The learned Magistrate had also taken a serious note of certain inconsistent statements made by the witnesses in regard to approaching PW-3 and also PWs 2, 4, 5 and 6 apprehending these accused. But PW-3's evidence is directly on the point.

The High Court held that the approach of the trial Court was clearly erroneous. The cogent and credible evidence of PW-3 and PW-1, the father was not considered in the proper perspective; there was nothing to doubt the roles played by PWs 2, 4, 5 and 6 which the trial Court erroneously came to hold to be suspicious and not in conformity with law. Accordingly the judgment of the trial Court was set aside and the appellants were convicted as afore-noted.

In support of the appeal, Mr. Sushil Kumar, learned senior counsel submitted that the trial Court had analysed the evidence in great detail and had come to the right conclusion about the fallacies in the prosecution evidence. It has been clearly established that the witnesses were not speaking the truth. Though the criminal antecedents of a witness are not always sufficient to discard his evidence, yet the trial Court acted not only on the antecedents but also on the improbabilities highlighted by the defence. There are many suspicious circumstances as to when the FIR was lodged to the police. There are unexplained contradictions on that score.

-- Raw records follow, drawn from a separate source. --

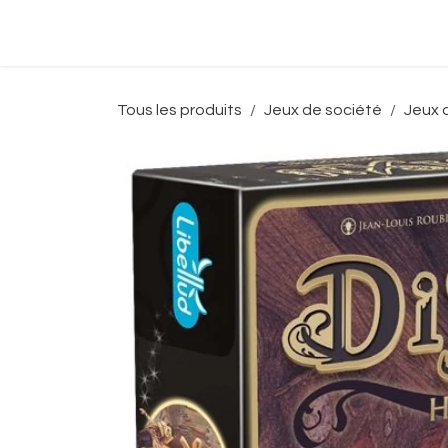
Se rendre au contenu
Accueil
Boutique
Événeme
Tous les produits
Jeux de société
Jeux 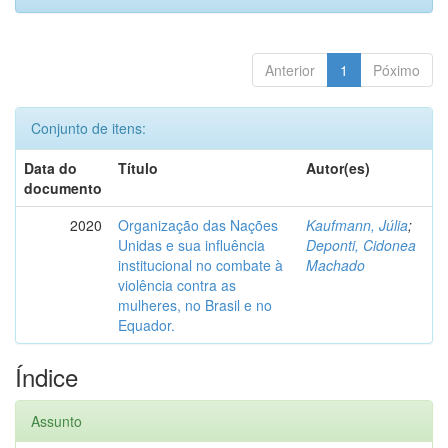
Anterior
1
Póximo
Conjunto de itens:
Data do
Título
Autor(es)
documento
2020
Organização das Nações
Kaufmann, Júlia
;
Unidas e sua influência
Deponti, Cidonea
institucional no combate à
Machado
violência contra as
mulheres, no Brasil e no
Equador.
Índice
Assunto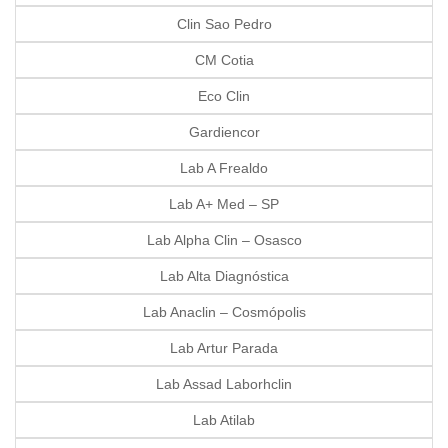
Clin Sao Pedro
CM Cotia
Eco Clin
Gardiencor
Lab A Frealdo
Lab A+ Med – SP
Lab Alpha Clin – Osasco
Lab Alta Diagnóstica
Lab Anaclin – Cosmópolis
Lab Artur Parada
Lab Assad Laborhclin
Lab Atilab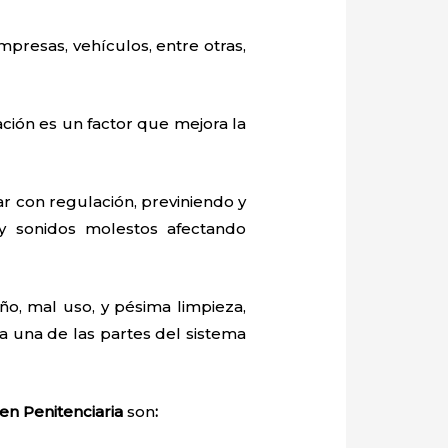
mpresas, vehículos, entre otras,
ación es un factor que mejora la
 con regulación, previniendo y
y sonidos molestos afectando
o, mal uso, y pésima limpieza,
 una de las partes del sistema
en Penitenciaria
son
:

The class-mates of the alleged victim (PW-3) were also not consistent as to the manner in which the victim was supposedly taken from the school. If in reality A- 2 was caught by the these persons as claimed there was no reason as to why the police was not informed thereafter and the witnesses took upon themselves the task of capturing A-1. The evidence shows as if A-2 was taken to the police station first and the evidence of PWs. 2, 4, 5 and 6 contradicts each other. Since the trial Court recorded a view which is a possible view, the High Court without compelling reasons should not have upset it.

In response, learned counsel for the State submitted that the scenario as projected by the prosecution has been clearly established by the evidence of the witnesses. Most important is the testimony of PW-3, the victim. In spite of detailed and incisive cross examination nothing material has been brought out to discard his evidence. It has also been established that a telephonic call was made regarding demand to PW-1. Merely because the witnesses themselves went out to catch A-1 that does not affect the credibility of their evidence. Mere fact that they did not inform the police, the reason for which has also been indicated, the trial Court had erroneously directed acquittal discarding the credible prosecution version.

The evidence of the witnesses cannot be discarded merely because they first made attempt to find out whether the place where the kumkum and lemon were kept was the place where the accused persons had hidden PW-3 The class mates of the victim have given proper identification of the accused by their description. This clearly corroborates the evidence of PW-3 and since his evidence is cogent and credible the trial Court had erroneously directed acquittal of the accused persons and the High Court has rightly directed the conviction.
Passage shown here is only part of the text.